(Dataset entries)
◇ ◇ ◇ ◇
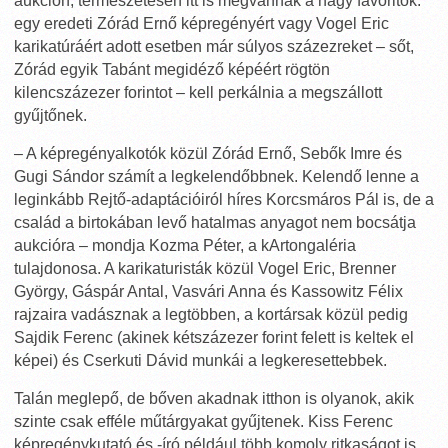
aukción, természetesen itt is megvannak a nagy favoritok:
egy eredeti Zórád Ernő képregényért vagy Vogel Eric
karikatúráért adott esetben már súlyos százezreket – sőt,
Zórád egyik Tabánt megidéző képéért rögtön
kilencszázezer forintot – kell perkálnia a megszállott
gyűjtőnek.
– A képregényalkotók közül Zórád Ernő, Sebők Imre és
Gugi Sándor számít a legkelendőbbnek. Kelendő lenne a
leginkább Rejtő-adaptációiról híres Korcsmáros Pál is, de a
család a birtokában levő hatalmas anyagot nem bocsátja
aukcióra – mondja Kozma Péter, a kArtongaléria
tulajdonosa. A karikaturisták közül Vogel Eric, Brenner
György, Gáspár Antal, Vasvári Anna és Kassowitz Félix
rajzaira vadásznak a legtöbben, a kortársak közül pedig
Sajdik Ferenc (akinek kétszázezer forint felett is keltek el
képei) és Cserkuti Dávid munkái a legkeresettebbek.
Talán meglepő, de bőven akadnak itthon is olyanok, akik
szinte csak efféle műtárgyakat gyűjtenek. Kiss Ferenc
képregénykutató és -író például több komoly ritkaságot is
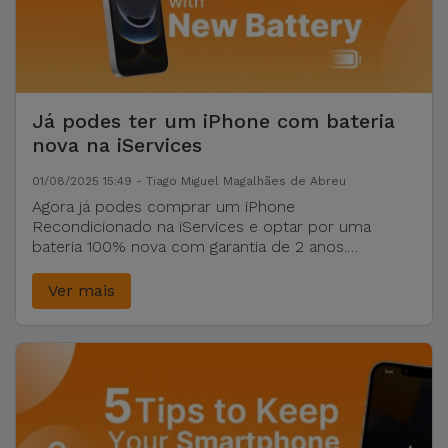
Já podes ter um iPhone com bateria
nova na iServices
01/08/2025 15:49 - Tiago Miguel Magalhães de Abreu
Agora já podes comprar um iPhone
Recondicionado na iServices e optar por uma
bateria 100% nova com garantia de 2 anos.
Aproveita já!
Ver mais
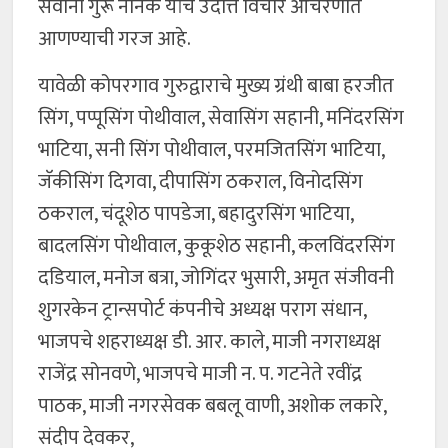
सर्वांनी गुरू नानक यांचे उदात्त विचार आचरणात
आणण्याची गरज आहे.
यावेळी कोपरगाव गुरुद्वाराचे मुख्य ग्रंथी बाबा हरजीत
सिंग, पप्पूसिंग पोथीवाल, सेवासिंग सहानी, मनिंदरसिंग
भाटिया, सनी सिंग पोथीवाल, परमजितसिंग भाटिया,
जॅकीसिंग दिगवा, दीपासिंग ठकराल, विनोदसिंग
ठकराल, चंदूशेठ पापडेजा, बहादुरसिंग भाटिया,
बादलसिंग पोथीवाल, कुकूशेठ सहानी, कलविंदरसिंग
दडियाल, मनोज बत्रा, जोगिंदर भुसारी, अमृत संजीवनी
शुगरकेन ट्रान्सपोर्ट कंपनीचे अध्यक्ष पराग संधान,
भाजपचे शहराध्यक्ष डी. आर. काले, माजी नगराध्यक्ष
राजेंद्र सोनवणे, भाजपचे माजी न. प. गटनेते रवींद्र
पाठक, माजी नगरसेवक बबलू वाणी, अशोक लकारे,
संदीप देवकर,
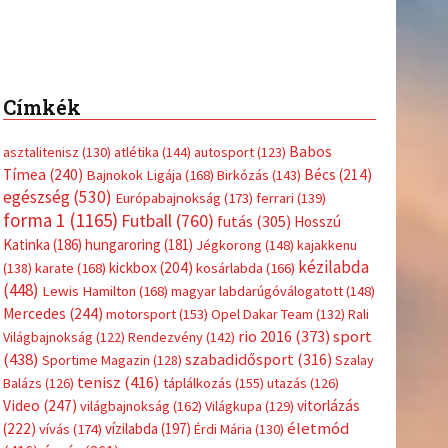
Címkék
Babos
asztalitenisz
(130)
atlétika
(144)
autosport
(123)
Tímea
(240)
Bécs
(214)
Bajnokok Ligája
(168)
Birkózás
(143)
egészség
(530)
Európabajnokság
(173)
ferrari
(139)
forma 1
(1165)
Futball
(760)
futás
(305)
Hosszú
Katinka
(186)
hungaroring
(181)
Jégkorong
(148)
kajakkenu
kézilabda
kickbox
(204)
(138)
karate
(168)
kosárlabda
(166)
(448)
Lewis Hamilton
(168)
magyar labdarúgóválogatott
(148)
Mercedes
(244)
motorsport
(153)
Opel Dakar Team
(132)
Rali
sport
rio 2016
(373)
Világbajnokság
(122)
Rendezvény
(142)
(438)
szabadidősport
(316)
Sportime Magazin
(128)
Szalay
tenisz
(416)
Balázs
(126)
táplálkozás
(155)
utazás
(126)
Video
(247)
vitorlázás
világbajnokság
(162)
Világkupa
(129)
életmód
(222)
vívás
(174)
vízilabda
(197)
Érdi Mária
(130)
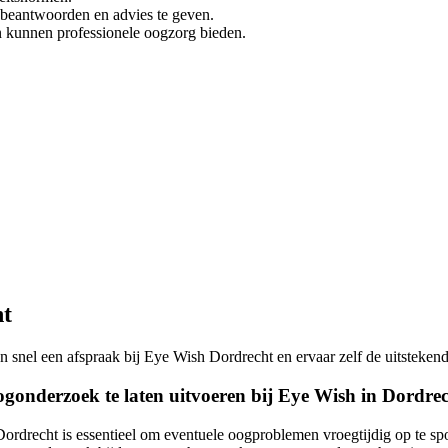
te beantwoorden en advies te geven.
n kunnen professionele oogzorg bieden.
ht
 snel een afspraak bij Eye Wish Dordrecht en ervaar zelf de uitstekende
ogonderzoek te laten uitvoeren bij Eye Wish in Dordre
ordrecht is essentieel om eventuele oogproblemen vroegtijdig op te sp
◇ ◇ ◇ ◇
What you will do — Please retype the lines from the one containing "Európabajnokság" through the last line of the records above, exactly as written, and leave out any pictures.

Written answer —
Európabajnokság
(173)
ferrari
(139)
forma 1
(1165)
Futball
(760)
futás
(305)
Hosszú
Katinka
(186)
hungaroring
(181)
Jégkorong
(148)
kajakkenu
kézilabda
kickbox
(204)
(138)
karate
(168)
kosárlabda
(166)
(448)
Lewis Hamilton
(168)
magyar labdarúgóválogatott
(148)
Mercedes
(244)
motorsport
(153)
Opel Dakar Team
(132)
Rali
sport
rio 2016
(373)
Világbajnokság
(122)
Rendezvény
(142)
(438)
szabadidősport
(316)
Sportime Magazin
(128)
Szalay
tenisz
(416)
Balázs
(126)
táplálkozás
(155)
utazás
(126)
Video
(247)
vitorlázás
világbajnokság
(162)
Világkupa
(129)
életmód
(222)
vívás
(174)
vízilabda
(197)
Érdi Mária
(130)
te beantwoorden en advies te geven.
n kunnen professionele oogzorg bieden.
ht
 snel een afspraak bij Eye Wish Dordrecht en ervaar zelf de uitstekende
ogonderzoek te laten uitvoeren bij Eye Wish in Dordre
ordrecht is essentieel om eventuele oogproblemen vroegtijdig op te sp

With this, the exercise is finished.